Generally speaking there are key common best-practices one could summarize which help give direction. Listening to your company’s culture, management style and most importantly people first is key in making proper decisions and formats.
In this segment we will discuss some of the highly effective 360-degree feedback best practices we've accumulated over our more than 20 years experience.

1. Planning:
360 degree feedback systems can be time-consuming ventures for both employees and management. Therefore, planning ahead will definitely curb the amount of time being spent on repetitive things. Planning ahead will not only save you the headache further down the line, but allow employees and teams to get so much more out it. So what are the goals you are looking to achieve through multisource feedback? This includes the number of times the subject (person being reviewed) should be evaluated, the length of the surveys, and the type of software application used. In addition to conducting the survey, it is also crucial that time and resources are allocated for the analysis and follow-up of results.
2. Evaluate the purpose of 360-degree feedback
The purpose of a 360 degree feedback systems is to cultivate and leverage employee development, productivity, and performance. Avoid setting up feedback metrics programs to address bonus pay structures, disciplinary actions, or employee dismissal strategies. Conducting a 360 degree feedback survey for the wrong reasons will cause employees to become disenchanted with the entire process, and ultimately become wary of opening up to the organization. A 360 feedback appraisal process is about continuous development in an organization, not about quantifying a specific objective or one-time performance approval.
3. Leadership support
Employees should believe in the feedback process. If members of management and leadership don’t believe and support the feedback process, this will have a detrimental effect on the overall efficacy of the learning environment. This is where communication from leadership plays an important role in setting up the right working environment to grow. Leadership should communicate the advantages so that employees gain trust and are able to realize their efforts are helpful to the overall process and their personal development.
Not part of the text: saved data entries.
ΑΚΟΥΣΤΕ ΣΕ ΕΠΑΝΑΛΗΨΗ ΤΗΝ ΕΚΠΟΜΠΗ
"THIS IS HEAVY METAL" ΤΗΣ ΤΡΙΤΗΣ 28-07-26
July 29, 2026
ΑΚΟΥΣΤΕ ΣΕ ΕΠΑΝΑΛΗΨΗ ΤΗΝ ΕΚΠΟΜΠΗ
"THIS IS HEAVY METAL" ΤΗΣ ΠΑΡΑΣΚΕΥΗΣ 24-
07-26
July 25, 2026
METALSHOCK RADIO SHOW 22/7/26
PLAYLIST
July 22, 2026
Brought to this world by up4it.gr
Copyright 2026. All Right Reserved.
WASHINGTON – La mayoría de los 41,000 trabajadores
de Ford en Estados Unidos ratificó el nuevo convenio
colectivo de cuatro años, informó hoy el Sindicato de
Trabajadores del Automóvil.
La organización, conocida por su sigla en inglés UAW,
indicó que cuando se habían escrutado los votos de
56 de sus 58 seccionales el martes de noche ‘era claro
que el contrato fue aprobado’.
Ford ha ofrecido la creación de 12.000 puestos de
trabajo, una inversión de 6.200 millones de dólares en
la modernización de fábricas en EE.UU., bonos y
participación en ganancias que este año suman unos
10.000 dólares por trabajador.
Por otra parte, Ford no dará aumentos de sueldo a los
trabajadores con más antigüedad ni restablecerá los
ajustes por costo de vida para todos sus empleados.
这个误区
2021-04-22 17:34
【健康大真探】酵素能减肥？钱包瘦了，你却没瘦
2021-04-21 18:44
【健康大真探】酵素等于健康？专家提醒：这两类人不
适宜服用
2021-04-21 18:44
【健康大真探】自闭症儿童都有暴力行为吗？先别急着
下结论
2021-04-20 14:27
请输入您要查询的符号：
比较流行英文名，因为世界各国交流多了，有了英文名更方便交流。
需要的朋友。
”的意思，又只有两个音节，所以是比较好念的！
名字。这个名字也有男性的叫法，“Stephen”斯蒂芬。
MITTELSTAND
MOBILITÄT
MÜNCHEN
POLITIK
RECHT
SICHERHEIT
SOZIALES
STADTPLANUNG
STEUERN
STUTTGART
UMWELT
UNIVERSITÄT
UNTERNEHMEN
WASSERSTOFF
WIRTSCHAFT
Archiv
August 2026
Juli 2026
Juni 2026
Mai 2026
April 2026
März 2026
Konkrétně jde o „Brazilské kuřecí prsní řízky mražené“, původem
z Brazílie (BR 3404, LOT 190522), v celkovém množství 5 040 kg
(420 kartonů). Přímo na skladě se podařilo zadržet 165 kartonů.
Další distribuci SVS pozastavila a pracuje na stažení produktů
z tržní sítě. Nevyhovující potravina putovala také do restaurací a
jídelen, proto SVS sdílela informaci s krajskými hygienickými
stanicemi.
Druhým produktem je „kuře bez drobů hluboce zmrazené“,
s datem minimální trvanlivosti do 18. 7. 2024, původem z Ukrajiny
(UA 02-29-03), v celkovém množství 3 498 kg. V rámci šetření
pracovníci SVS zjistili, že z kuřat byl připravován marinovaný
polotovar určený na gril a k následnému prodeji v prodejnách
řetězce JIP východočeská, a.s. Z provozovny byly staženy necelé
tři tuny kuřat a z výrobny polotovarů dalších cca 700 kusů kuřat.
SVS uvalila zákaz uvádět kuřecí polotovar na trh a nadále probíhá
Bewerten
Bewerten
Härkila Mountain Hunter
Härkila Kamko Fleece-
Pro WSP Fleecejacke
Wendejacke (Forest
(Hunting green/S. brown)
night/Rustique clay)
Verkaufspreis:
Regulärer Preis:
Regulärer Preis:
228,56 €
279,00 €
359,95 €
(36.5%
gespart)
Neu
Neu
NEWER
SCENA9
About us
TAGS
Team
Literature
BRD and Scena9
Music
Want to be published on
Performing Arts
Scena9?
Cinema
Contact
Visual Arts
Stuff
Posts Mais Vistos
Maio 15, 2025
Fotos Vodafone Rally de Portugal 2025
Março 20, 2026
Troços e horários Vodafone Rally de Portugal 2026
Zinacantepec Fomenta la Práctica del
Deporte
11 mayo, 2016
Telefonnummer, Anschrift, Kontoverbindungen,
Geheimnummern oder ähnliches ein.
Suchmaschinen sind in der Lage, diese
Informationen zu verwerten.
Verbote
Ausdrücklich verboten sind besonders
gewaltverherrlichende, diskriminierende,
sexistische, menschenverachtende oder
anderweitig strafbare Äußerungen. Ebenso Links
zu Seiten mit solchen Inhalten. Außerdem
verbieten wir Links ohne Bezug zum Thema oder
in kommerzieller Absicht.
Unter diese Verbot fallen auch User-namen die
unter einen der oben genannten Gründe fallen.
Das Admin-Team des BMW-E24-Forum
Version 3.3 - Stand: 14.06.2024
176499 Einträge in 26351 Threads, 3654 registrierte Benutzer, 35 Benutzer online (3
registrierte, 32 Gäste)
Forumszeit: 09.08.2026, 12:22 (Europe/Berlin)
Find a good person within a team or management to exchange ideas about how the performance evaluations will impact the team and personal development goals.
4. Encourage goal oriented questions
Determine the right tone and formulation in the questions you pose to employees so they can leverage their strengths. Ask yourself, how do the questions you pose best translate to actionable goal oriented insights?
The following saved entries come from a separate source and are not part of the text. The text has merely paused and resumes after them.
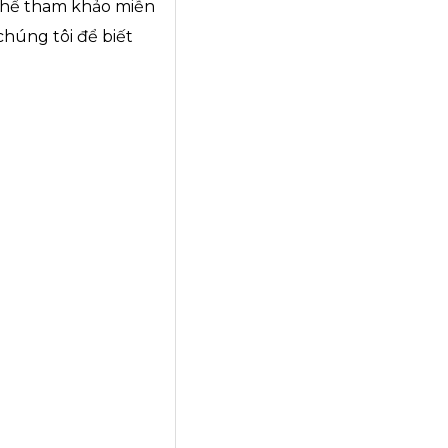
 thể tham khảo miễn
húng tôi để biết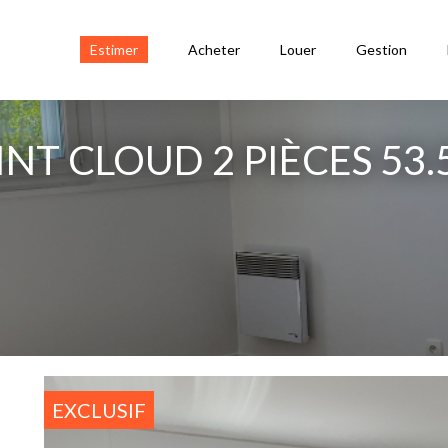
Estimer
Acheter
Louer
Gestion
NT CLOUD 2 PIÈCES 53.
EXCLUSIF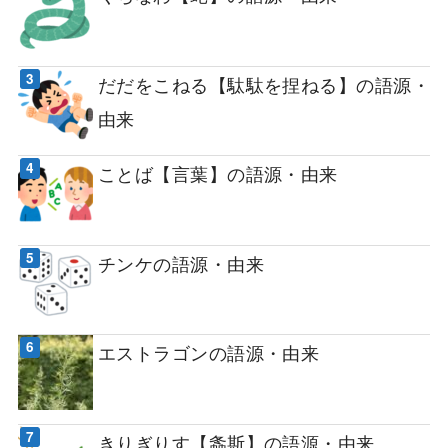
だだをこねる【駄駄を捏ねる】の語源・
由来
ことば【言葉】の語源・由来
チンケの語源・由来
エストラゴンの語源・由来
きりぎりす【螽斯】の語源・由来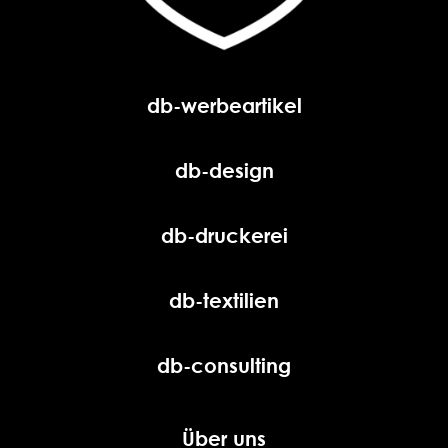
db-werbeartikel
db-design
db-druckerei
db-textilien
db-consulting
Über uns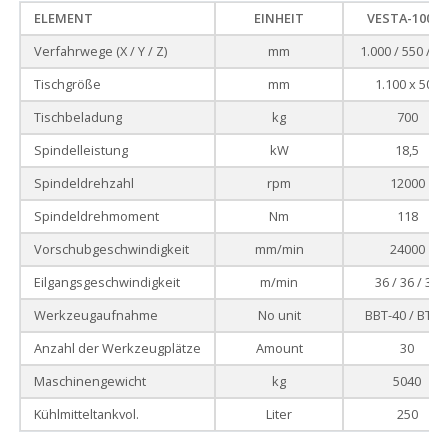
die Innovation voran, um den hohen Anforderungen des
ELEMENT
EINHEIT
VESTA-1000+
Marktes gerecht zu werden.
Verfahrwege (X / Y / Z)
mm
1.000 / 550 / 5
Tischgröße
mm
1.100 x 502
Tischbeladung
kg
700
Spindelleistung
kW
18,5
Spindeldrehzahl
rpm
12000
Spindeldrehmoment
Nm
118
Vorschubgeschwindigkeit
mm/min
24000
Eilgangsgeschwindigkeit
m/min
36 / 36 / 30
Werkzeugaufnahme
No unit
BBT-40 / BT-4
Anzahl der Werkzeugplätze
Amount
30
Maschinengewicht
kg
5040
Kühlmitteltankvol.
Liter
250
5. Establish credibility with team members
Communication is an important first step before deploying any feedback system. Whenever possible verbally or via email, state your objectives to the people being evaluated before a launch. Communicate who will be facilitating the survey, who will have reading rights and address any anonymity concerns employees may have.
6. Build trust
Using a third party service like Vision Metrics instils trust with respondents and subjects. By communicating the objectives and goals of a 360 degree feedback survey and who will have access to data will render greater participation within teams. For employees to fully embrace the 360 degree feedback process, they must be able to confide in the overall process.
7. Maintain consistency
An effective 360 degree feedback survey will ideally be conducted annually or bi-annually as it will help to benchmark any progress. Using the same competency frameworks throughout process ensures results remain comparable.
8. Positive question formulation
Formulate your question in a positive manner by avoiding negative constructs. The administrator of the 360 degree feedback program is responsible for setting the tone of the survey. Positivity gives the employees the mindset that change is encouraged by management.
9. Avoid survey overkill
- Keep the 360 degree review forms simple and short. It’s important that the surveys are not overloaded with too many questions as it will likely lessen attention spans and dilute results.
- We recommend no more than 35 questions and no more than 5 questions in metric category.
- Make sure every question is relevant and asked in the clearest most concise manner.
- Avoid asking more than one question within a question.
10. Invest in follow-up goals & discussions whenever applicable
A 360-degree feedback survey is designed to collect data from various stakeholders in your organization. The data is only helpful if strategically acted upon. The reviews can provide a foundation to leverage personal development strengths and address challenge areas. To ensure sustained development, follow-up with goal oriented actions that go beyond the data.